Look deeper into history, to the days of the 1930's tenant farmer struggles, the Depression Era labor wars, the brief multi-racial populist movement of the 1890's and anti-racist militias of the Reconstruction Era South, and you see how many social justice movements foundered on our racial caste system and its disparities.
The main reason we are in such deep shit today is because white privilege can be bought off. If that was not effective enough, the iron heel of naked repression was always just around the corner.
These people on Wall Street are very serious people. Have we really given enough thought about just what the OWS movement represents to them? We are messing with their money. Large sums of money. Think about it.
OWS caught Wall Street by surprise as much as it caught itself by surprise. But that advantage won't last long. The emphasis on non-violence is a plus in my opinion, but if the movement grows, it will draw in people who don't have that commitment. How will we face that challenge?
Now some people in OWS say that we are all in this together. To some degree this is true, but we don’t all occupy that same location in that complex intersection of race, class and gender. Imagine if OWS were mostly people of color and had minority white participation. Does anyone seriously think it would get the same kind of media coverage? That the police would behave in the same way? That the demands would even be the same? I wager that everything would be quite different.
I don't believe white privilege and our vast racial disparities are being addressed in a systematic way by the OWS movement. Not yet anyway. But now would be a good time, as this excerpt from an American Prospect article suggests. I urge you to read the entire article.

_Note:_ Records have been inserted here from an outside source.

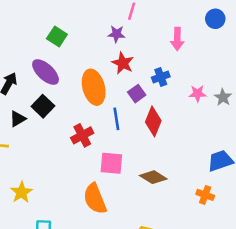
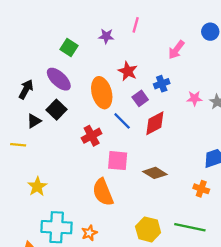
purple star: (116, 34) -> (106, 36), moved
pink arrow: (177, 39) -> (176, 50), turned 36
blue line: (116, 119) -> (122, 121), turned -36
red diamond: (153, 121) -> (155, 123), turned 40

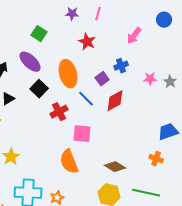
purple star: (106, 36) -> (72, 14), moved
red star: (128, 71) -> (87, 42), moved
black square: (57, 110) -> (39, 89), moved
brown diamond: (155, 173) -> (115, 167), moved

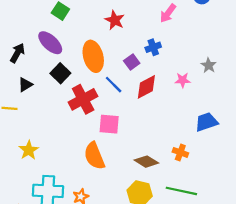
pink star: (150, 79) -> (183, 80), moved
red cross: (59, 112) -> (83, 99), size x1.4
orange cross: (156, 159) -> (180, 152), moved

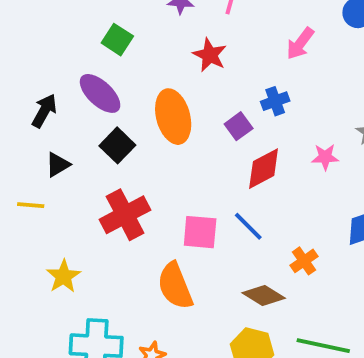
blue line: (114, 85) -> (248, 226), moved
red cross: (83, 99) -> (125, 215), moved
orange cross: (180, 152) -> (304, 261), moved, turned 35

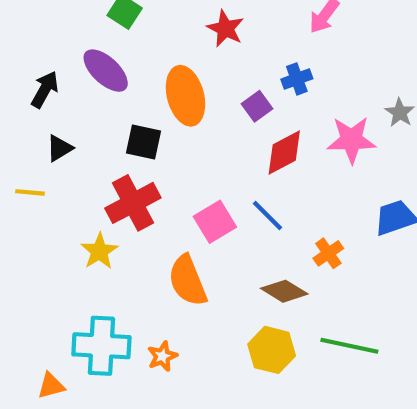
black square: (117, 145) -> (143, 142), moved, turned -32
pink star: (325, 157) -> (351, 140), size x1.6
pink square: (200, 232) -> (215, 222), turned -36
yellow star: (63, 276) -> (99, 251), moved

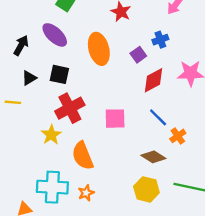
black square: (143, 142) -> (59, 74), moved
blue line: (267, 216) -> (158, 117), moved
pink square: (215, 222) -> (115, 119), turned 30
orange semicircle: (188, 281) -> (83, 156), moved

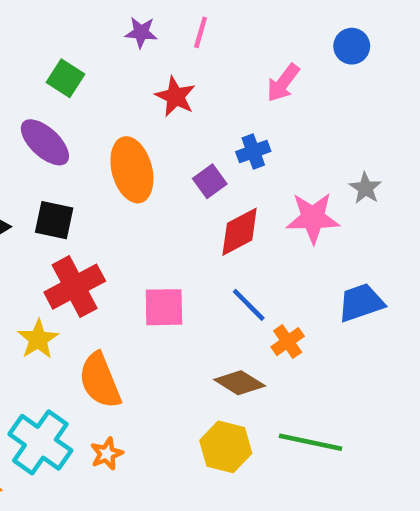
cyan cross: (52, 187) -> (40, 442), turned 32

Comparing debt to slavery, believing police won't hurt you, or wanting to take back the America you see as rightfully yours are things that suggest OWS is actually appealing to an imagined white (re)public. Rather than trying to figure out how to diversify the Occupy Wall Street movement, white progressives need to think long and hard about their use of frameworks and rhetoric that situate blacks at the margins of the movement." ...from an article over at the American Prospect
This may upset some people, but I feel it must be said. I think the OWS Movement is now emerging from its infancy. If we don't address race now, than the movement will be doomed to irrelevancy. My main experience with race and social mass movements comes from the 1970's and 1980's, and today's situation is different.
Young white people do not get the same kind of garbage dumped into their heads that my generation did in the 1950's and 1960's. I think they get less of it dumped into them and it's a different kind of garbage. The white youth who lined up to help elect a black president in 2008 should tell us that much.
So I'm not sure how OWS should address today's 21st century race disparities. I don't trust my own experience because I come from a different era with different baggage. I have more questions than answers. But I am sure of one thing. If we don't address race, our enemies will and they will use our weakness to destroy us.
If we do successfully address race and create a truly multiracial progressive movement, than we will face the real test. Cuz we ain't seen nothin' yet when it comes to how much punishment the State can dish out when its wealthy owners lash out in panicked fear and anger.